Investors frequently win when they invest in a company that is being acquired, and sometimes they even get a bump in owning shares of the company acquisition. And some mergers get a reaction that is negative enough that the teams in management might have fallen on their faces.
Centene Corp. (NYSE: CNC) was down handily after making roughly a $17 billion all-in acquisition offer to acquire WellCare Health Plans Inc. (NYSE: WCG). The value of that acquisition is above $15 billion in the cash and stock offer plus the debt, and Centene is effectively targeting a larger effort around its government-backed Medicare and Medicaid businesses and trying to lower its exposure to the Obamacare health exchanges.
The original $305 (rounded) offer would have been a 32% premium to WellCare’s prior close of $231.27, but WellCare shares were last seen up only 9.2% at $252.58 due to the 8.1% drop to $50.35 in Centene’s stock price.
WellCare’s shareholders are targeted to receive 3.38 Centene shares per WellCare share, plus $120 per share in cash. That brings WellCare’s ownership of the combined company representation to about 29%.

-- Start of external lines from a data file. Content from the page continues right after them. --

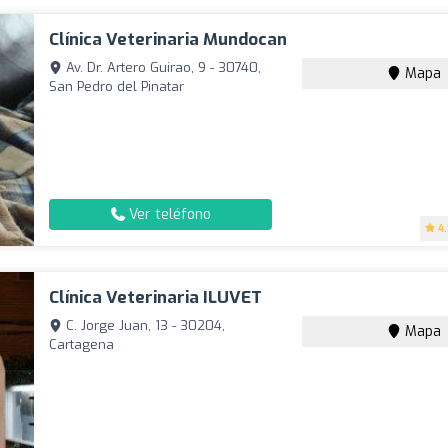
Clínica Veterinaria Mundocan
Av. Dr. Artero Guirao, 9 - 30740,
Mapa
San Pedro del Pinatar
Ver teléfono
4
Clínica Veterinaria ILUVET
C. Jorge Juan, 13 - 30204,
Mapa
Cartagena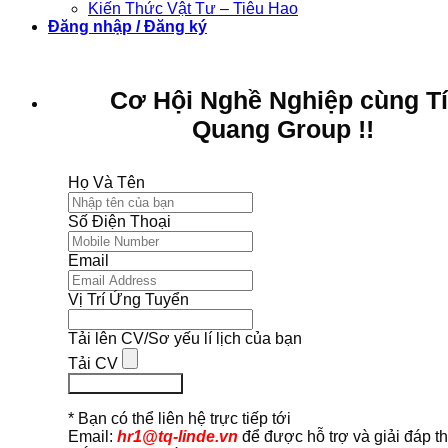
Kiến Thức Vật Tư – Tiêu Hao
Đăng nhập / Đăng ký
Cơ Hội Nghề Nghiệp cùng T
Quang Group !!
Họ Và Tên
Số Điện Thoại
Email
Vị Trí Ứng Tuyển
Tải lên CV/Sơ yếu lí lịch của bạn
Tải CV
Ứng Tuyển Ngay
* Bạn có thể liên hệ trực tiếp tới
Email:
hr1@tq-linde.vn
để được hỗ trợ và giải đáp t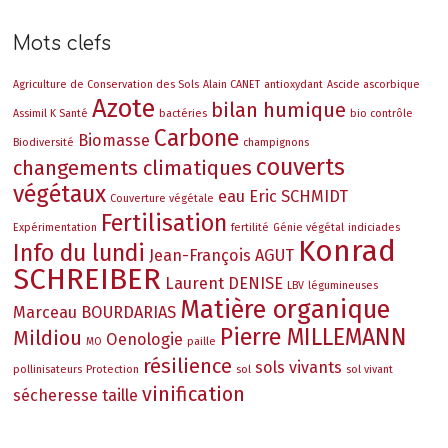
Mots clefs
Agriculture de Conservation des Sols
Alain CANET
antioxydant
Ascide ascorbique
Azote
bilan humique
Assimil K Santé
bactéries
bio contrôle
Carbone
Biomasse
Biodiversité
champignons
couverts
changements climatiques
végétaux
eau
Eric SCHMIDT
Couverture végétale
Fertilisation
Expérimentation
fertilité
Génie végétal
indiciades
Konrad
Info du lundi
Jean-François AGUT
SCHREIBER
Laurent DENISE
LBV
légumineuses
Matière organique
Marceau BOURDARIAS
Pierre MILLEMANN
Mildiou
Oenologie
MO
paille
résilience
sols vivants
pollinisateurs
Protection
sol
sol vivant
vinification
sécheresse
taille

The merger is targeting around $500 million in cost savings from the deal in the second year after it closes, and the combination was projected to be accretive to earnings in the mid-single digits in year two. WellCare had operating expenses of $19.16 billion in all of 2018, but $1.67 billion was counted as its general and administrative costs. Centene’s selling general and administrative costs were $6.33 billion in 2018, versus total operating expenses of $54.55 billion. Wednesday’s release also projected that the combined enterprise would have an estimated pro forma 2019 revenues of about $97 billion with $5 billion in EBITDA.
This latest merger strategy is on the heels of the Trump administration’s increased opposition against President Obama’s health care law. While the legal fights continue, a recent U.S. Department of Justice stance has been that Obamacare is a violation of the U.S. Constitution and should be struck down.
It is no secret that health care mergers have been on the rise. CVS and Aetna merged in a $69 billion deal in 2018, and there was a $52 billion deal between Express Scripts and Cigna. The ongoing issues around these mergers are companies trying to limit exposure to future regulations, reimbursement pressure and risks around changes to Obamacare.
Roughly 40% of Centene’s earnings are tied to the Obamacare business, and that would make it among the most vulnerable providers if the law is overturned.
The combined Centene-WellCare (newco) would have roughly 22 million members and would have a presence in all 50 states. Centene had roughly 8 million members on its own as of the end of 2018.
The combined company will have a about 11 million lives covered over 22 states in the Medicaid business. There are some states where there will be overlaps in the Medicaid business, so it remains to be seen how regulators will treat the combination on that level. Centene’s CEO Michael Neidorff will preside as the chief executive of the combined companies.
There is another risk that investors see here with the merger not expected to close until the first half of 2020. That could mean more than a year of transition times, and it also will be right as the election cycle begins to enter its hyperactive phase.
The companies want to see their big gains continue ahead. Over the past five years, Centene’s shares had risen more than 250% and WellCare shares had risen about 225% around the growth of the exchanges. The companies are targeting roughly $500 million in cost synergies in the second year after the merger closes.
Investors historically have been large fans of mergers in the health care space. And there is supposed to be a theory that the larger a company gets its chances of survival and prospering rise. This is one of those mergers that is not getting the warm fuzzy feeling that management teams love to see.